“Bolu, Çankırı, Kastamonu, Sinop, Karabük, Zonguldak ve Bartın” illerinin Ankara gurbetindeki “hemşeri” derneklerinin oluşturduğu “Ankara Uluslararası Batı Karadeniz Birliği Platformu” taleplerini bir bir sıraladı…
İllaki kafada “BAKAP” var.
(“BAKAP” talebinin “sivil toplum” nezdinde il il rağbet görmesi olumlu bir seyir…
Devlet katında “kabul” göreceği günlere darısı.)
“Ankara Uluslararası Batı Karadeniz Birliği Platformu” bu hafta düzenlediği yönetim kurulu toplantısında 3 “duayen” siyasetçiyi video konferans aracılığıyla konuk etti…

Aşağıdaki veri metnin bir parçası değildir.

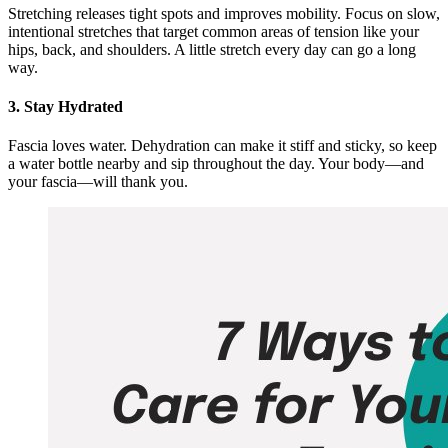
Stretching releases tight spots and improves mobility. Focus on slow,
intentional stretches that target common areas of tension like your
hips, back, and shoulders. A little stretch every day can go a long
way.
3. Stay Hydrated
Fascia loves water. Dehydration can make it stiff and sticky, so keep
a water bottle nearby and sip throughout the day. Your body—and
your fascia—will thank you.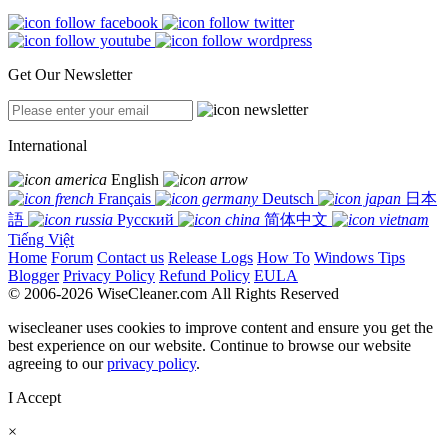
Get Our Newsletter
International
English
Français
Deutsch
日本
語
Русский
简体中文
Tiếng Việt
Home
Forum
Contact us
Release Logs
How To
Windows Tips
Blogger
Privacy Policy
Refund Policy
EULA
© 2006-2026 WiseCleaner.com All Rights Reserved
wisecleaner uses cookies to improve content and ensure you get the
best experience on our website. Continue to browse our website
agreeing to our
privacy policy
.
I Accept
×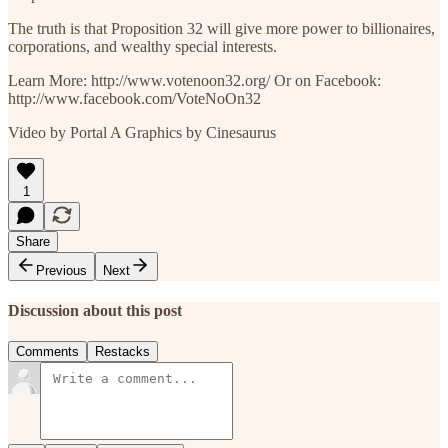
The truth is that Proposition 32 will give more power to billionaires,
corporations, and wealthy special interests.
Learn More: http://www.votenoon32.org/ Or on Facebook:
http://www.facebook.com/VoteNoOn32
Video by Portal A Graphics by Cinesaurus
1
Share
Previous
Next
Discussion about this post
Comments
Restacks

“Kastamonulu Murat Başesgioğlu, Bartınlı Köksal Toptan, Karabüklü Mehmet Ceylan.”
(Toptan ve Ceylan devlet katında aldıkları görevler ile iktidar partisi güzergahında yola devam ediyorlar…

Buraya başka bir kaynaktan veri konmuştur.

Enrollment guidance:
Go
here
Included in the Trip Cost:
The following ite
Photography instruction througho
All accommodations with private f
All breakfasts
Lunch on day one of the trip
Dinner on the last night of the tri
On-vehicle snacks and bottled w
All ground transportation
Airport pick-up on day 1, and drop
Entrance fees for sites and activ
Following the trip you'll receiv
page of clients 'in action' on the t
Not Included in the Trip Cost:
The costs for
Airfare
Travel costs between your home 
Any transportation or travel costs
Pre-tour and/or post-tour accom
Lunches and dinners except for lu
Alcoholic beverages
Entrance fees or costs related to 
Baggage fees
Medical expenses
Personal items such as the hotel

Aktif siyasete “ara” veren Başesgioğlu’nun ise özellikle “açılım” mevzusunda dile getirdiği önsezileri “gök kubbede hoş bir seda” olarak yankılanıyor.)

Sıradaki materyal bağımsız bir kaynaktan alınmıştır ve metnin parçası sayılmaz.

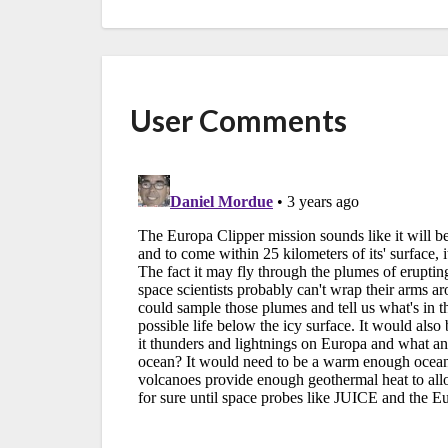
User Comments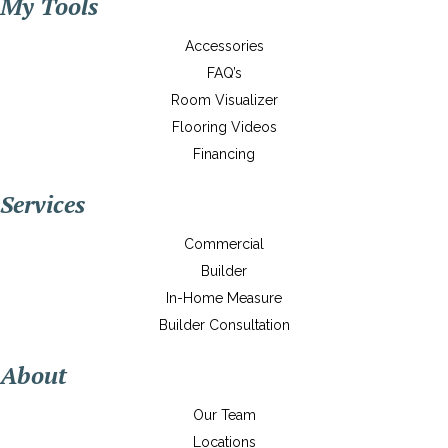
My Tools
Accessories
FAQ’s
Room Visualizer
Flooring Videos
Financing
Services
Commercial
Builder
In-Home Measure
Builder Consultation
About
Our Team
Locations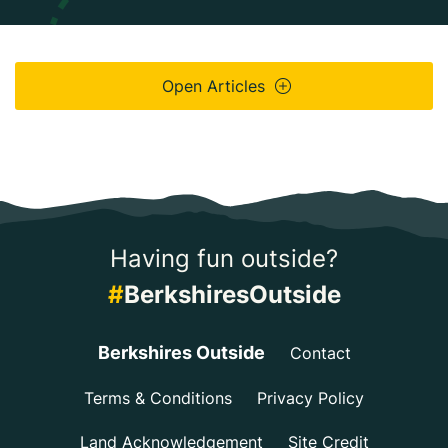
Open Articles
Having fun outside?
#
BerkshiresOutside
Berkshires Outside
Contact
Terms & Conditions
Privacy Policy
Land Acknowledgement
Site Credit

3 tecrübeli siyasetçinin görüşleri elbette çok kıymetli…
Özellikle Başesgioğlu ve Toptan’ın siyasetteki “kariyer” çıtalarına “yanaşabilmek” bile hayli zor.
(3 ayrı bakanlık koltuğunda oturan Başesgioğlu misali bir “yıldız”…
Ancak rüyasında görünür Kastamonu’ya bu gidişle.)
Toplantıda 7 ilin dernek temsilcileri de görüşlerini dile getirdiler sosyal medya paylaşımlarından anlaşıldığına göre…
“BAKAP (Batı Karadeniz Projesi Bölge Kalkınma İdaresi) kurulması”, “Bölgesel Meslek Hastalıkları Şehir Hastanesi” (Göğüs hastalıkları merkezli), “Esenboğa-Çankırı Metro yada YHT Hattı”, “Otomobil Fabrikası” (Filyos Vadisi), “Ormancılık Yol Haritası”, “IPARD”.
Önemli bir karar daha alındı…
“Bölgesel sorunların bölgesel güç ile çözülebileceği anlayışı ile Birlik taleplerinin Cumhurbaşkanlığı Makamı nezdinde de temsil ve taktir görmesi için gerekli girişimlerde bulunulması kararlaştırıldı.”
(Karar almak kolay…
Uygulamak zor.)
“Batı Karadeniz Bölgesi” ülkemizin “sessiz” ve “kimsesiz”yegane bölgesi olarak kaldı bir başına…
Siyaset namına yine ne varsa eski tüfeklerde mi var acep?
(Yeni kuşak siyasetçiler “Zamanında onlar niye yapmamış?” derler mi bilinmez…
Deseler de keşke bu sayede bir “konuşma” ortamı oluşsa ilimizde.)